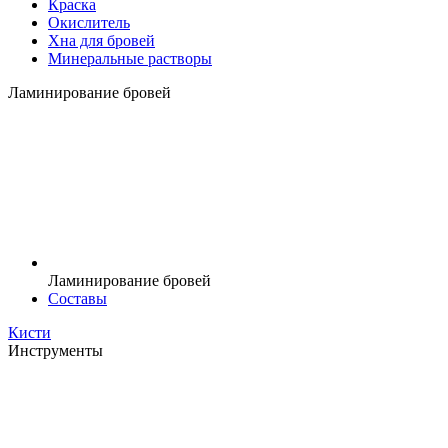
Краска
Окислитель
Хна для бровей
Минеральные растворы
Ламинирование бровей
Ламинирование бровей
Составы
Кисти
Инструменты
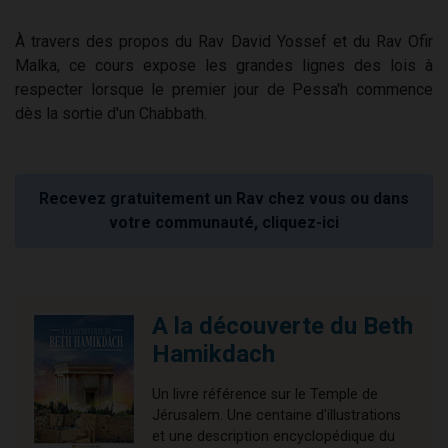
À travers des propos du Rav David Yossef et du Rav Ofir
Malka, ce cours expose les grandes lignes des lois à
respecter lorsque le premier jour de Pessa'h commence
dès la sortie d'un Chabbath.
Recevez gratuitement un Rav chez vous ou dans
votre communauté, cliquez-ici
A la découverte du Beth
Hamikdach
Un livre référence sur le Temple de
Jérusalem. Une centaine d'illustrations
et une description encyclopédique du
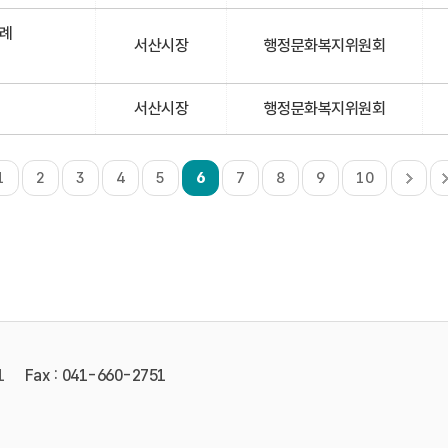
조례
서산시장
행정문화복지위원회
서산시장
행정문화복지위원회
1
2
3
4
5
6
7
8
9
10
1
Fax : 041-660-2751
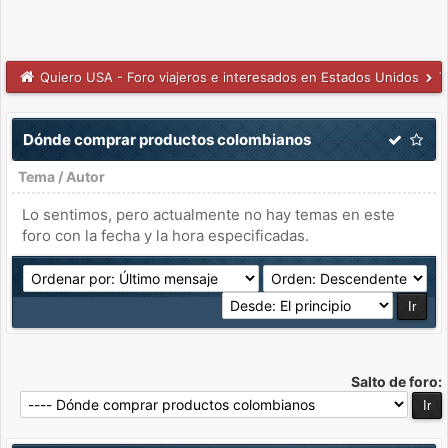
Quiero USA - Foro viajeros e interesados en Estados Unidos
T
Dónde comprar productos colombianos
Tema
/
Autor
Lo sentimos, pero actualmente no hay temas en este
foro con la fecha y la hora especificadas.
Salto de foro:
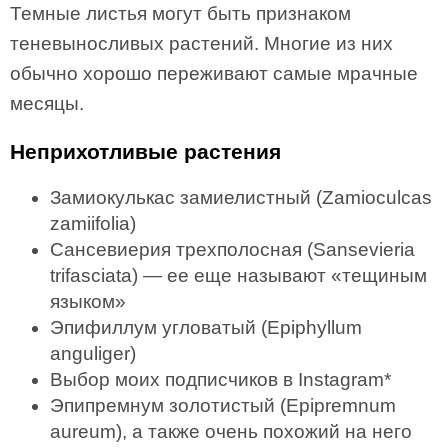
Темные листья могут быть признаком
теневыносливых растений. Многие из них
обычно хорошо переживают самые мрачные
месяцы.
Неприхотливые растения
Замиокулькас замиелистный (Zamioculcas
zamiifolia)
Сансевиерия трехполосная (Sansevieria
trifasciata) — ее еще называют «тещиным
языком»
Эпифиллум угловатый (Epiphyllum
anguliger)
Выбор моих подписчиков в Instagram*
Эпипремнум золотистый (Epipremnum
aureum), а также очень похожий на него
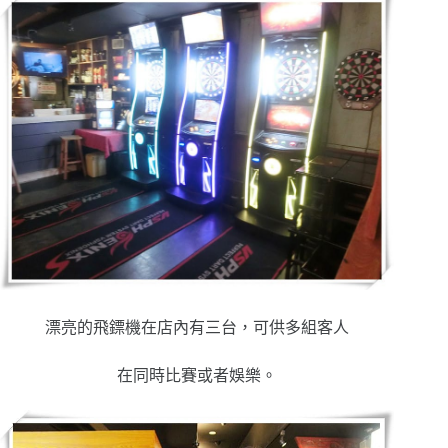
漂亮的飛鏢機在店內有三台，可供多組客人
在同時比賽或者娛樂。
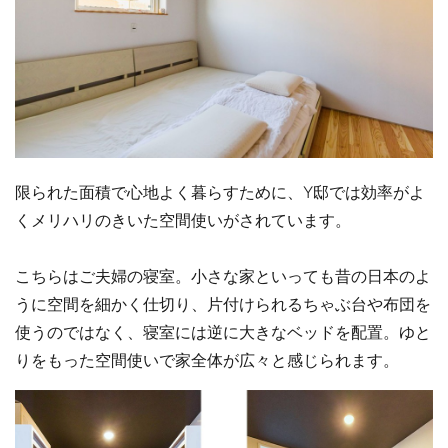
限られた面積で心地よく暮らすために、Y邸では効率がよ
くメリハリのきいた空間使いがされています。
こちらはご夫婦の寝室。小さな家といっても昔の日本のよ
うに空間を細かく仕切り、片付けられるちゃぶ台や布団を
使うのではなく、寝室には逆に大きなベッドを配置。ゆと
りをもった空間使いで家全体が広々と感じられます。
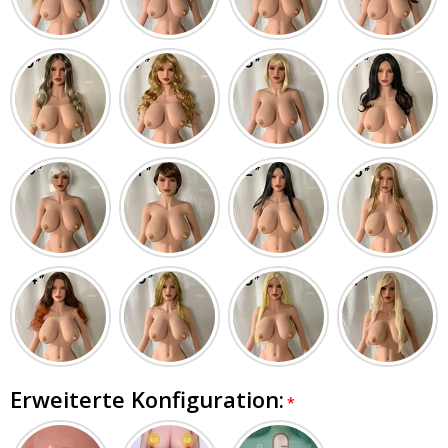
Erweiterte Konfiguration:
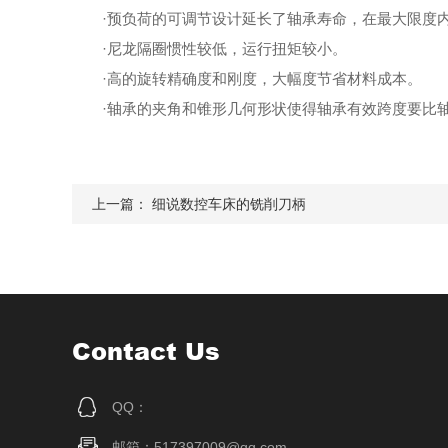
·预负荷的可调节设计延长了轴承寿命，在最大限度内
·尼龙隔圈惯性较低，运行扭矩较小。
·高的旋转精确度和刚度，大幅度节省材料成本。
·轴承的夹角和锥形几何形状使得轴承有效跨度要比轴
上一篇：
细说数控车床的铣削刀柄
Contact Us
QQ：
邮箱：517397009@qq.com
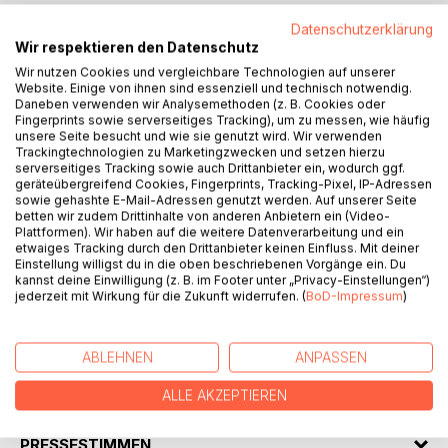
Datenschutzerklärung
BESCHREIBUNG
Wir respektieren den Datenschutz
Wir nutzen Cookies und vergleichbare Technologien auf unserer
Website. Einige von ihnen sind essenziell und technisch notwendig.
Herold zu Moschdehner fand im Jahre 2008 ein Buch aus
Daneben verwenden wir Analysemethoden (z. B. Cookies oder
Fingerprints sowie serverseitiges Tracking), um zu messen, wie häufig
dem 14. Jahrhundert in der Bobitzer Bibliothek. Dieses
unsere Seite besucht und wie sie genutzt wird. Wir verwenden
stellte sich als Werk dreier Frauen aus einem Hexenzirkel
Trackingtechnologien zu Marketingzwecken und setzen hierzu
heraus.
serverseitiges Tracking sowie auch Drittanbieter ein, wodurch ggf.
geräteübergreifend Cookies, Fingerprints, Tracking-Pixel, IP-Adressen
Diese gaben ihren Schwestern 60 Tage auf, was sie zu
sowie gehashte E-Mail-Adressen genutzt werden. Auf unserer Seite
essen hätten um schlank und rank ihr Werk zu tun.
betten wir zudem Drittinhalte von anderen Anbietern ein (Video-
Herold zu Moschdehner hat die strikten Nahrungslehren
Plattformen). Wir haben auf die weitere Datenverarbeitung und ein
etwaiges Tracking durch den Drittanbieter keinen Einfluss. Mit deiner
genauso wiedergegeben, wie er sie lesen konnte.
Einstellung willigst du in die oben beschriebenen Vorgänge ein. Du
Hier haben Sie also nun die Möglichkeit in sehr kurzer Zeit
kannst deine Einwilligung (z. B. im Footer unter „Privacy-Einstellungen“)
sehr viele Kilos zu verlieren. Sie müssen sich nur 60 Tage
jederzeit mit Wirkung für die Zukunft widerrufen. (
BoD-Impressum
)
strikt an die Vorgaben halten. Schaffen Sie das? Etliche
erfolgreiche Menschen können nicht irren!
ABLEHNEN
ANPASSEN
AUTOR/IN
ALLE AKZEPTIEREN
PRESSESTIMMEN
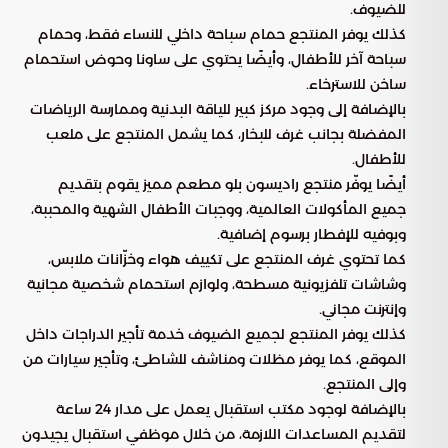
للضيوف.
كذلك يوفر المنتجع حمام سباحة داخلي للنساء فقط، وحمام
سباحة آخر للأطفال، وأيضًا يحتوي على ساونا وحوض استحمام
ساخن للاسترخاء.
بالإضافة إلى وجود مركز كبير للياقة البدنية وممارسة الرياضات
المفضلة بجانب غرف للبخار، كما يشمل المنتجع على ملعب
للأطفال.
أيضًا يوفّر منتجع راديسون بلو مطعم مميز يقوم بتقديم
جميع المأكولات العالمية، ووجبات الأطفال الشهية والمحببة،
وبوفيه للإفطار برسوم إضافية.
كما تحتوي غرف المنتجع على تكييف هواء وخزّانات ملابس،
وشاشات تلفزيونية مسطحة، ولوازم استحمام شخصية مجانية
وإنترنت مجاني.
كذلك يوفر المنتجع لجميع الضيوف خدمة تأجير الدراجات داخل
الموقع، كما يوفر مظلات ومناشف للشاطئ، وتأجير سيارات من
وإلى المنتجع.
بالإضافة لوجود مكتب استقبال يعمل على مدار 24 ساعة
لتقديم المساعدات اللازمة، من خلال موظفي استقبال يجيدون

============================================================

* _DESCRIPTION OF THE TASK_
From the records, determine the number of lines holding the word "يوفر", and state that number only.

* _FINISHED EXERCISE_
3